## HOW TO COMPLETE THIS TASK
Your answer should be every line of the entries that has the string "nuevos" in it.
....................
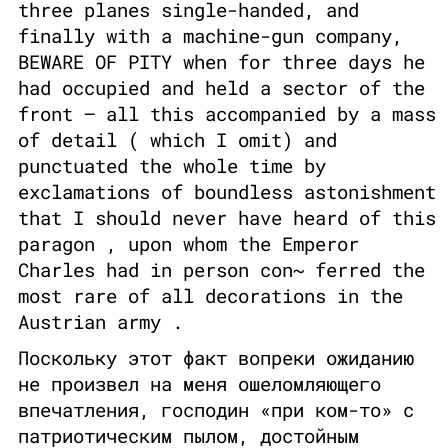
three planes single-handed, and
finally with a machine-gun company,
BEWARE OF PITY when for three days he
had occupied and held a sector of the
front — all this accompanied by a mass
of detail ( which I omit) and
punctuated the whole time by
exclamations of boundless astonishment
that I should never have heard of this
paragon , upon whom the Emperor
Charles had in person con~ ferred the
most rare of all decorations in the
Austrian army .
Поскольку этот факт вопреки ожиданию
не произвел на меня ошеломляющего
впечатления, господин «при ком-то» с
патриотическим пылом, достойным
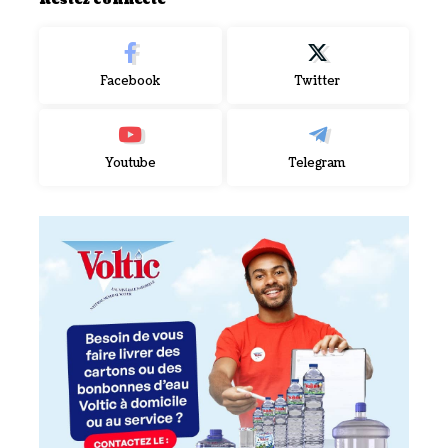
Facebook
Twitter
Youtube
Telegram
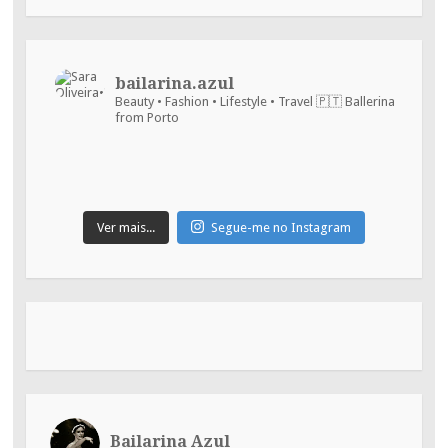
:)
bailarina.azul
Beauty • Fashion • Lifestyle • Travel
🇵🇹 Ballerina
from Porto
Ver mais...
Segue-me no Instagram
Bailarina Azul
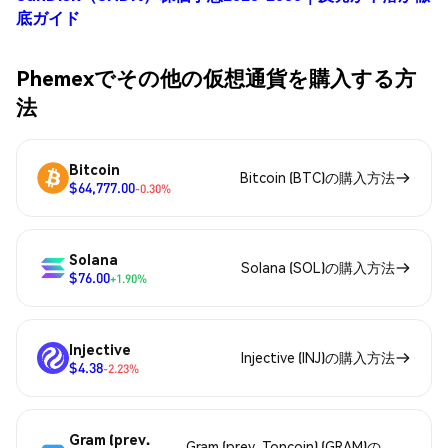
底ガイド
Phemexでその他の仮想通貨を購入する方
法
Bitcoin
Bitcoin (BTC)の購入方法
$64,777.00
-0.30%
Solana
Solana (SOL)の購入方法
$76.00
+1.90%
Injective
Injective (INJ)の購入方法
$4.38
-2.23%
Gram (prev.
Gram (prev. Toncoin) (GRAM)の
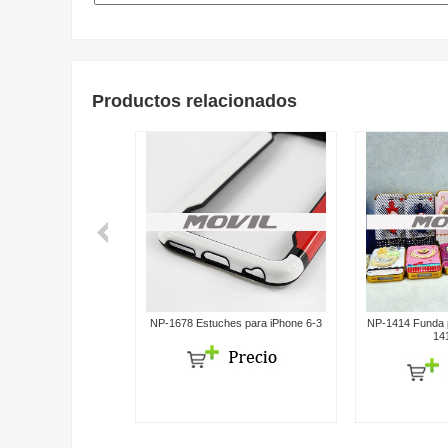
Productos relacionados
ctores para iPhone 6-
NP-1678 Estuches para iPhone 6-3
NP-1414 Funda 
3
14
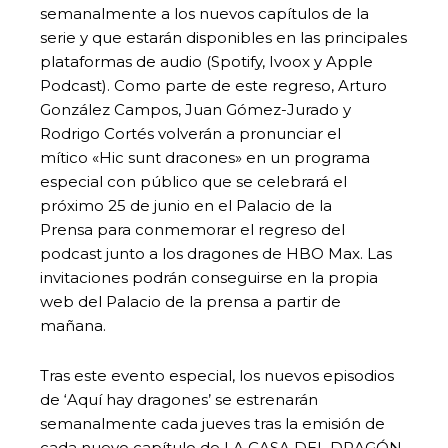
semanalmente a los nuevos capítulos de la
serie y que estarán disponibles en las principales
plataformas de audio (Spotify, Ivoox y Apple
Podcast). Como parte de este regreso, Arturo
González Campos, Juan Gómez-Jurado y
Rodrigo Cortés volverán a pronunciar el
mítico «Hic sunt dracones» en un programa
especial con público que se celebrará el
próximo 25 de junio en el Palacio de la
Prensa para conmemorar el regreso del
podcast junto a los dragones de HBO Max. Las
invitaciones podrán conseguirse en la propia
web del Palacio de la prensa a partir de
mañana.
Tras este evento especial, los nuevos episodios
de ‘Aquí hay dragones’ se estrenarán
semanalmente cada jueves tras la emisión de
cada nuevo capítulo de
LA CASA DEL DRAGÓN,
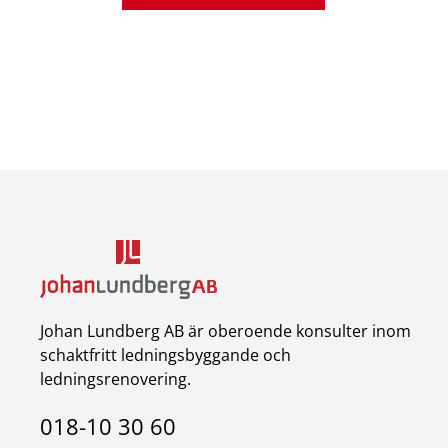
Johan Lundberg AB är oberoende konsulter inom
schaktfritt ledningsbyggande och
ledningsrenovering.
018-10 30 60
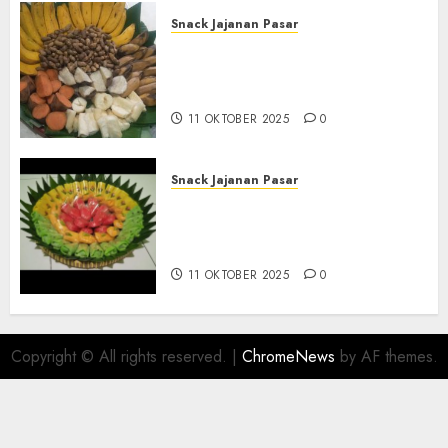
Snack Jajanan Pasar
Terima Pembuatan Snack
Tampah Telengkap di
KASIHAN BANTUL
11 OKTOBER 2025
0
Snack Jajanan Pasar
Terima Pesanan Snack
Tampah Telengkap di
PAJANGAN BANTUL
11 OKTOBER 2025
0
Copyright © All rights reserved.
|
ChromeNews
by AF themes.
....................
## PROBLEM SOLUTION
semanalmente a los nuevos capítulos de la
Tras este evento especial, los nuevos episodios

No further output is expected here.